WHAT IS EXPECTED >>
Every line holding the string "Support" is to be copied from the entries below.

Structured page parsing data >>
• • • •

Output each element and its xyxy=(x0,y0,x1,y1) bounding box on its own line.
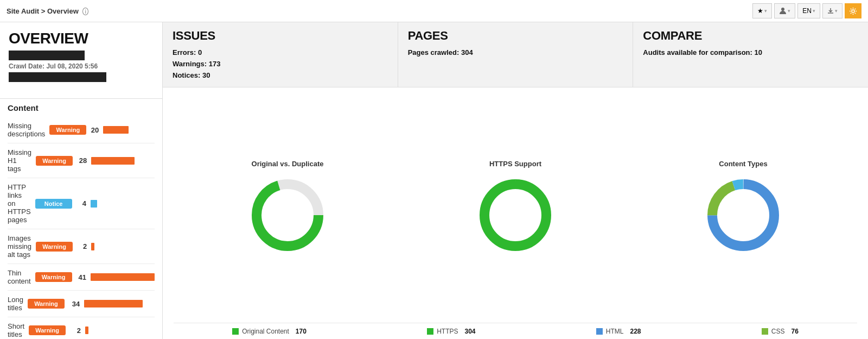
issue-row[interactable]: Long titlesWarning34 xyxy=(8,291,155,317)
content-types-chart: Content Types xyxy=(703,160,784,256)
issue-name: Thin content xyxy=(8,269,31,285)
issue-name: Long titles xyxy=(8,296,23,312)
issue-name: Short titles xyxy=(8,322,24,338)
issue-count: 20 xyxy=(91,126,99,134)
issue-count: 41 xyxy=(76,273,86,281)
orig-dup-donut xyxy=(247,174,328,256)
left-column: OVERVIEW Crawl Date: Jul 08, 2020 5:56 C… xyxy=(0,22,163,339)
issue-bar xyxy=(84,300,143,307)
pages-crawled: Pages crawled: 304 xyxy=(408,47,623,59)
issue-count: 4 xyxy=(76,199,86,208)
legend-original-content: Original Content 170 xyxy=(232,328,307,335)
issue-name: Images missing alt tags xyxy=(8,234,31,259)
issue-bar xyxy=(91,200,97,208)
issue-row[interactable]: Short titlesWarning2 xyxy=(8,317,155,339)
toolbar: ★ ▾ ▾ EN ▾ ▾ xyxy=(752,3,861,18)
overview-bar-redacted xyxy=(9,51,85,60)
https-label: HTTPS Support xyxy=(489,160,541,168)
info-icon: i xyxy=(82,8,88,15)
issue-badge: Notice xyxy=(35,199,72,209)
content-types-donut xyxy=(703,174,784,256)
chart-legend: Original Content 170 HTTPS 304 HTML 228 … xyxy=(174,323,857,335)
issue-bar-wrap xyxy=(91,243,155,250)
issue-name: Missing descriptions xyxy=(8,122,45,138)
issue-bar-wrap xyxy=(91,273,155,281)
legend-https-dot xyxy=(427,328,433,335)
issue-bar-wrap xyxy=(84,300,155,307)
svg-point-0 xyxy=(781,8,784,11)
pages-panel: PAGES Pages crawled: 304 xyxy=(398,22,634,87)
issue-bar xyxy=(91,157,134,165)
legend-css: CSS 76 xyxy=(762,328,799,335)
issue-badge: Warning xyxy=(36,156,73,166)
issue-count: 28 xyxy=(77,156,87,165)
issue-count: 2 xyxy=(70,327,81,335)
issue-badge: Warning xyxy=(49,125,86,135)
legend-html: HTML 228 xyxy=(596,328,641,335)
issues-panel: ISSUES Errors: 0 Warnings: 173 Notices: … xyxy=(163,22,398,87)
compare-title: COMPARE xyxy=(643,29,858,43)
issue-bar-wrap xyxy=(103,126,155,134)
issue-bar xyxy=(91,273,155,281)
issue-row[interactable]: Images missing alt tagsWarning2 xyxy=(8,229,155,264)
content-types-label: Content Types xyxy=(719,160,767,168)
summary-panels: ISSUES Errors: 0 Warnings: 173 Notices: … xyxy=(163,22,868,87)
star-button[interactable]: ★ ▾ xyxy=(752,3,772,18)
compare-panel: COMPARE Audits available for comparison:… xyxy=(633,22,868,87)
issues-list: Missing descriptionsWarning20Missing H1 … xyxy=(8,117,155,339)
pages-title: PAGES xyxy=(408,29,623,43)
issue-badge: Warning xyxy=(36,242,73,252)
settings-button[interactable] xyxy=(845,3,861,18)
svg-point-1 xyxy=(852,10,854,12)
breadcrumb: Site Audit > Overview i xyxy=(7,7,88,15)
notices-stat: Notices: 30 xyxy=(173,70,388,81)
charts-row: Original vs. Duplicate HTTPS Support Con… xyxy=(174,93,857,323)
issue-row[interactable]: HTTP links on HTTPS pagesNotice4 xyxy=(8,178,155,229)
right-column: ISSUES Errors: 0 Warnings: 173 Notices: … xyxy=(163,22,868,339)
lang-button[interactable]: EN ▾ xyxy=(797,3,820,18)
issue-row[interactable]: Missing descriptionsWarning20 xyxy=(8,117,155,143)
content-issues-section: Content Missing descriptionsWarning20Mis… xyxy=(0,99,162,339)
breadcrumb-text: Site Audit > Overview xyxy=(7,7,79,15)
domain-bar-redacted xyxy=(9,72,106,82)
overview-section: OVERVIEW Crawl Date: Jul 08, 2020 5:56 xyxy=(0,22,162,99)
issue-count: 34 xyxy=(69,300,80,308)
content-heading: Content xyxy=(8,103,155,112)
user-button[interactable]: ▾ xyxy=(774,3,795,18)
crawl-date: Crawl Date: Jul 08, 2020 5:56 xyxy=(9,62,154,70)
warnings-stat: Warnings: 173 xyxy=(173,59,388,70)
issue-bar xyxy=(85,327,88,334)
issue-name: HTTP links on HTTPS pages xyxy=(8,183,31,224)
legend-orig-dot xyxy=(232,328,239,335)
issues-title: ISSUES xyxy=(173,29,388,43)
download-button[interactable]: ▾ xyxy=(822,3,843,18)
legend-https: HTTPS 304 xyxy=(427,328,475,335)
issue-name: Missing H1 tags xyxy=(8,148,31,173)
compare-audits: Audits available for comparison: 10 xyxy=(643,47,858,59)
issue-bar-wrap xyxy=(91,200,155,208)
top-bar: Site Audit > Overview i ★ ▾ ▾ EN ▾ ▾ xyxy=(0,0,868,22)
svg-point-4 xyxy=(484,184,546,246)
issue-badge: Warning xyxy=(28,299,65,309)
issue-bar-wrap xyxy=(91,157,155,165)
issue-count: 2 xyxy=(77,242,87,250)
https-donut xyxy=(475,174,556,256)
overview-title: OVERVIEW xyxy=(9,30,154,47)
issue-badge: Warning xyxy=(35,272,72,282)
https-support-chart: HTTPS Support xyxy=(475,160,556,256)
original-vs-duplicate-chart: Original vs. Duplicate xyxy=(247,160,328,256)
issue-badge: Warning xyxy=(29,325,66,335)
errors-stat: Errors: 0 xyxy=(173,47,388,59)
issue-row[interactable]: Missing H1 tagsWarning28 xyxy=(8,143,155,178)
orig-dup-label: Original vs. Duplicate xyxy=(252,160,324,168)
issue-bar-wrap xyxy=(85,327,155,334)
legend-html-dot xyxy=(596,328,603,335)
main-layout: OVERVIEW Crawl Date: Jul 08, 2020 5:56 C… xyxy=(0,22,868,339)
legend-css-dot xyxy=(762,328,768,335)
issue-row[interactable]: Thin contentWarning41 xyxy=(8,264,155,291)
issue-bar xyxy=(103,126,128,134)
charts-area: Original vs. Duplicate HTTPS Support Con… xyxy=(163,87,868,339)
issue-bar xyxy=(91,243,94,250)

• • • •

SOLUTION TO THE PROBLEM >>
https-label: HTTPS Support xyxy=(489,160,541,168)
charts-row: Original vs. Duplicate HTTPS Support Con… xyxy=(174,93,857,323)
https-support-chart: HTTPS Support xyxy=(475,160,556,256)
charts-area: Original vs. Duplicate HTTPS Support Con… xyxy=(163,87,868,339)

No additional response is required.